Task. Only the lines below between the one holding "Engineer/SDET/Python/Java/Product /Project" and the one holding "Capstone July 22 2026", inclusive, are to be reproduced word for word; the pictures are to be left out.

Data excerpts.

★ ★ ★ ★ ★ ★ ★

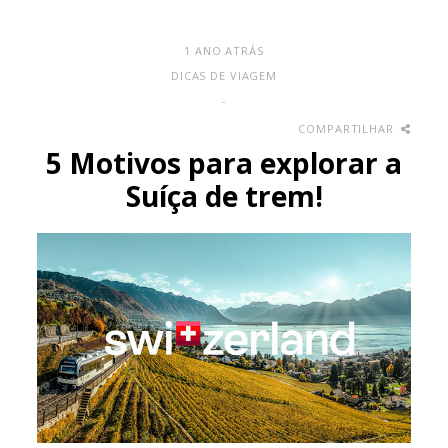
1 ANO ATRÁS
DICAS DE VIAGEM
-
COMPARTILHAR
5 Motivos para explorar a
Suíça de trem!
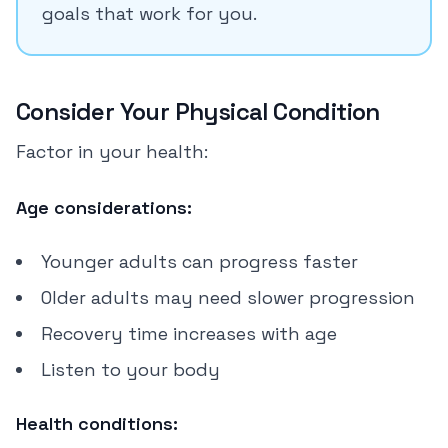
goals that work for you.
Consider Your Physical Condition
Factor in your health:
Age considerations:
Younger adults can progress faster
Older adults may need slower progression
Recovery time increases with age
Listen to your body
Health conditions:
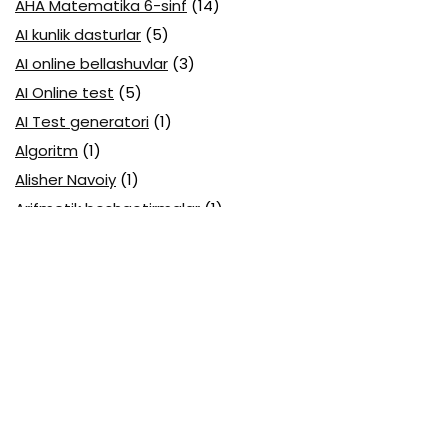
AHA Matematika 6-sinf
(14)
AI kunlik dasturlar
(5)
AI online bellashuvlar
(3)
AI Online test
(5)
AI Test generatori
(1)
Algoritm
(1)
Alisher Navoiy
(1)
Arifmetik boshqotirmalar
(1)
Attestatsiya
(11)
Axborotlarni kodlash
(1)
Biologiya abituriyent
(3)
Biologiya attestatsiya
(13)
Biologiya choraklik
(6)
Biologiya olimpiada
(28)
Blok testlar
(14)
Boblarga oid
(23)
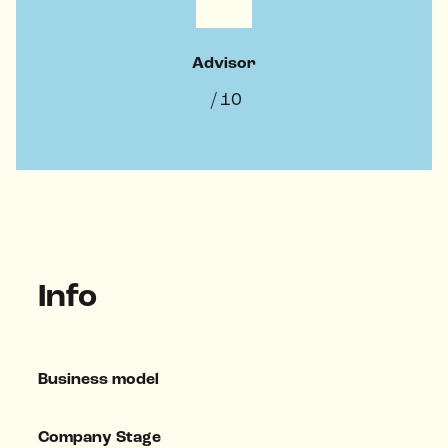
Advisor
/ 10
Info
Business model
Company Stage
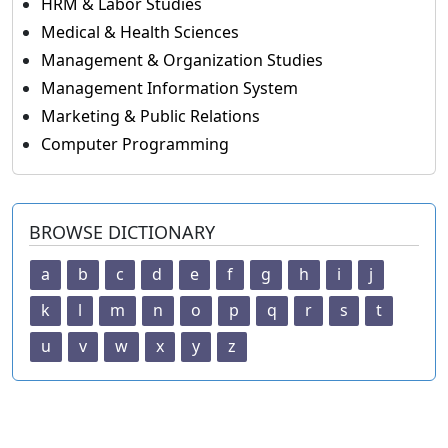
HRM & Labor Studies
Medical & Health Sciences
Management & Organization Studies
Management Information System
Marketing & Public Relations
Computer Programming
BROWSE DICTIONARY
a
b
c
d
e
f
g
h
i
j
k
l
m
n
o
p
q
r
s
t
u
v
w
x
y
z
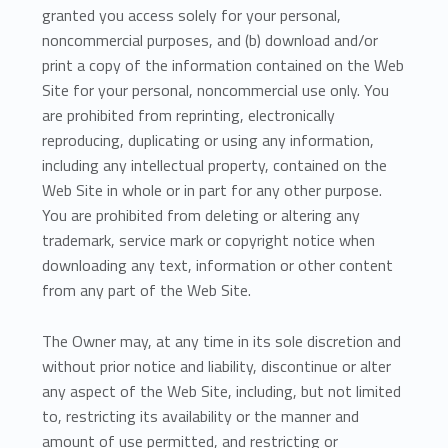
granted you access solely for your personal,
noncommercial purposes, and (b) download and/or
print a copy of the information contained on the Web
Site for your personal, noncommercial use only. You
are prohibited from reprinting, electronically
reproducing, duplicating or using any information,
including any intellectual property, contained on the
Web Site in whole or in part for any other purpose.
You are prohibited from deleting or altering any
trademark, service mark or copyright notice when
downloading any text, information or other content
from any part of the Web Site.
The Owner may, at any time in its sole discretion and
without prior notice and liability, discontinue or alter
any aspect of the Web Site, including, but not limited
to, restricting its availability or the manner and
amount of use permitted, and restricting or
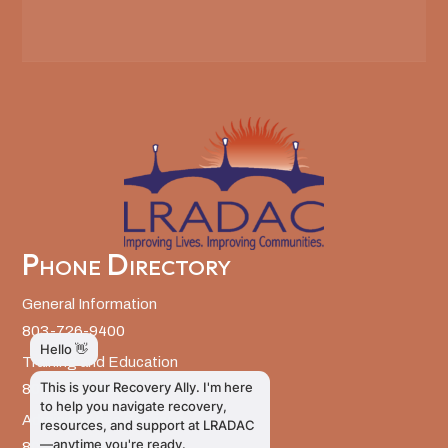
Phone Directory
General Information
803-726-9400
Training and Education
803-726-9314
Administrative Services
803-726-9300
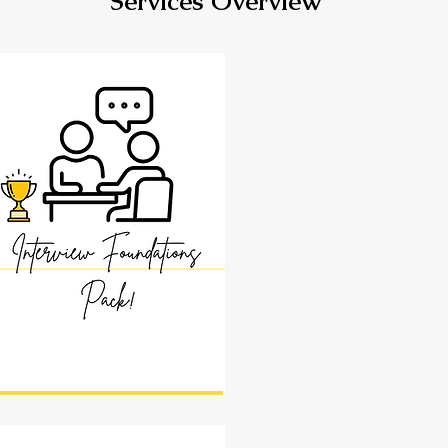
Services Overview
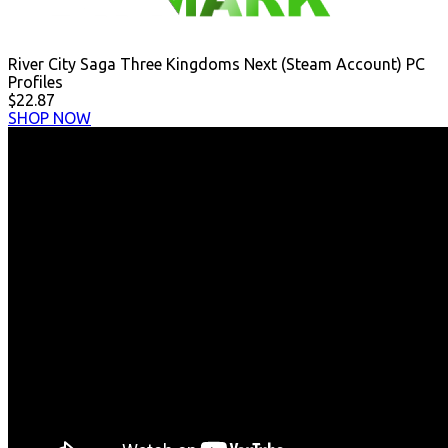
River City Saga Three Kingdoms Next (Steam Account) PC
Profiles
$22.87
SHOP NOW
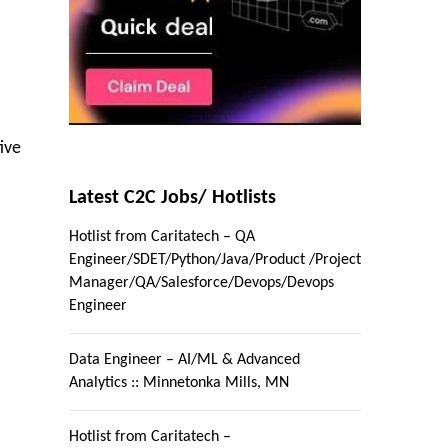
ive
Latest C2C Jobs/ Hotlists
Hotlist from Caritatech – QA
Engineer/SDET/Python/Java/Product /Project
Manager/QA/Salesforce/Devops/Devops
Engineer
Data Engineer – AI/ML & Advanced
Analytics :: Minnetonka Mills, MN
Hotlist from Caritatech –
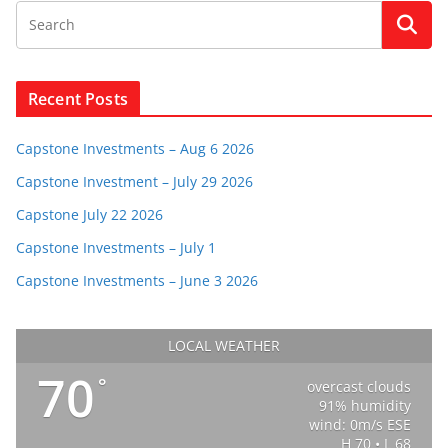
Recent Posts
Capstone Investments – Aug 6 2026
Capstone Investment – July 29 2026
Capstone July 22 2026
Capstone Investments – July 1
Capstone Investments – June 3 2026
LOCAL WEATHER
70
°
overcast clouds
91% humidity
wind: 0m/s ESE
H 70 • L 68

★ ★ ★ ★ ★ ★ ★

Task answer.
Engineer/SDET/Python/Java/Product /Project
Manager/QA/Salesforce/Devops/Devops
Engineer
Data Engineer – AI/ML & Advanced
Analytics :: Minnetonka Mills, MN
Hotlist from Caritatech –
Recent Posts
Capstone Investments – Aug 6 2026
Capstone Investment – July 29 2026
Capstone July 22 2026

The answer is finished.